Diagnostic modalities

The time from TEVAR to diagnosis ranged from 0 to 204 months (mean 19.7 ± 36.4 months). Sixteen patients got infected during the first 3 months, 15 patients between 3 and 12 months, 9 patients between 13 and 24 months, 3 patients between 25 and 60 months and 4 patients after 60 months (NA = 10).

Imaging modalities included computed tomography (CT) in 78.9% patients (n = 45), followed by positron emission tomography (PET) scan in 24.6% (n = 14). The main findings on CT included presence of air or fluid collections around the stentgraft, or a thickened aortic wall. In one case, the transthoracic echocardiography was used to identify two mobile vegetations in the thoracic aortic endograft. Gastroscopy was used to diagnose five AEF.

In five cases, the details of blood cultures were not reported. And there was no bacteria growth in four cases. A total of 64 bacteria were isolated from blood, endografts, aortic wall, fluid collection or tissue. Staphylococcus aureus was isolated in 16 cases (25%), Candida albicans in 10 (15.6%), Streptococcus in 8 (12.5%) and Pseudomonas in 5 (7.8%) (Table 2). In 22 patients, the infection was polymicrobic.

Treatment modalities

Treatment modalities were reported in all cases. In 21 cases (36.8%), a conservative medical treatment was undertaken using a long-lasting antibiotic therapy with or without continuous percutaneous drainage and irrigation of the infected site, placed percutaneously under echographic or CT guidance (five cases). Thirty-six patients (63.2%) underwent a surgical procedure: 14 (38.9%) underwent in-situ aortic replacement, 18 (50%) were treated with extra-anatomic aortic bypass and 4 (11.1%) received a graft preservation treatment (oesophagectomy with fistula resection and additional surgical drainage). In-situ aortic replacement was performed using a cryopreserved allograft (homograft) in one case, prosthetic grafts soaked in antibiotic in nine cases and non-soaked prosthetic grafts in four cases (Table 1). There were no available data concerning whether the prosthetic grafts were rifampicin-soaked or silver-coated.

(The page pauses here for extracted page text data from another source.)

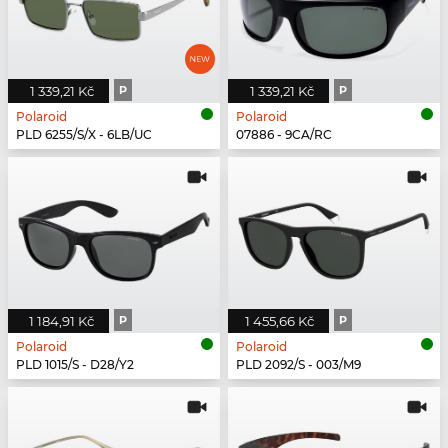
1 339,21 Kč
P
1 339,21 Kč
P
Polaroid
Polaroid
PLD 6255/S/X - 6LB/UC
07886 - 9CA/RC
1 184,91 Kč
P
1 455,66 Kč
P
Polaroid
Polaroid
PLD 1015/S - D28/Y2
PLD 2092/S - 003/M9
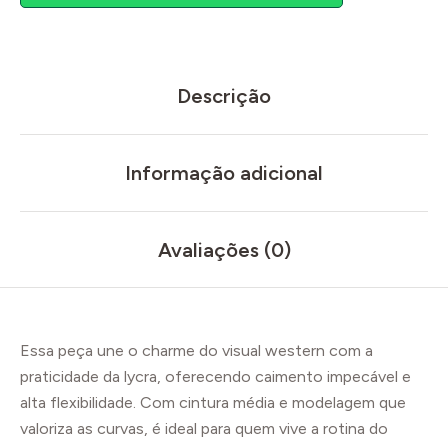
Descrição
Informação adicional
Avaliações (0)
Essa peça une o charme do visual western com a
praticidade da lycra, oferecendo caimento impecável e
alta flexibilidade. Com cintura média e modelagem que
valoriza as curvas, é ideal para quem vive a rotina do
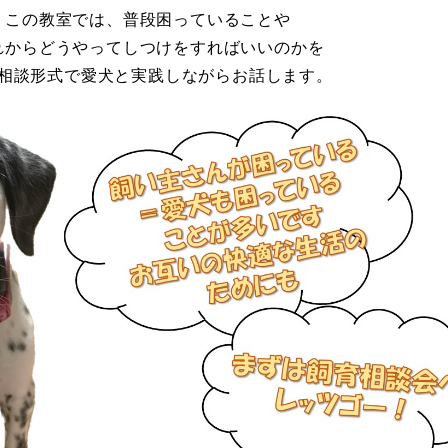
この教室では、普段困っていることや
れからどうやってしつけをすればいいのかを
相談形式で愛犬と実践しながらお話します。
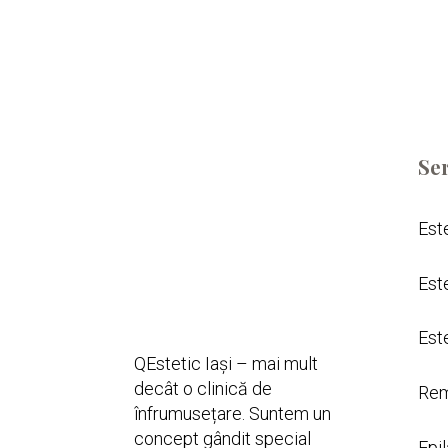
Ser
Est
Est
Est
QEstetic Iași – mai mult
decât o clinică de
Rem
înfrumusețare. Suntem un
concept gândit special
Epil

The mortality was 52.4% (n = 11/21) after conservative treatment and 22.2% (n = 8/36) after surgical treatment (p = 0.0397) (Table 3). Among surgically treated patients, the mortality was 28.6% (n = 4/14) after in-situ aortic replacement, 22.2% (n = 4/18) after extra-anatomic aortic bypass and 0% (n = 0/4) after graft preservation (p = 0.5387). The majority of surgically treated patients who died, died of MOF (3/8) and respiratory failure (3/8) during hospitalization (Table 4).

Table 3.

Alternative treatments for infected TEVAR.

Outcome	Strategy		Total
Outcome	Surgical management (N = 36)	Conservative management (N = 21)	N = 57
Survival	28 (77.8%)	10 (47.6%)	38 (66.7%)
Death*	8 (22.2%)	11 (52.4%)	19 (33.3%)
Demographic
Age (y)	58.4 ± 12.9	69.9 ± 8.4	62.5 ± 13.9 (21–86.7)
Gender F	8 (22.2%)	4 (19.0%)	12
Time from TEVAR (m)	21.2 ± 39.1	18.5 ± 32.6	19.7 ± 36.4 (0–204)
Follow-up (m)	12.2 ± 7.8	15.6 ± 16.6	15.2 ± 16.3 (1–82)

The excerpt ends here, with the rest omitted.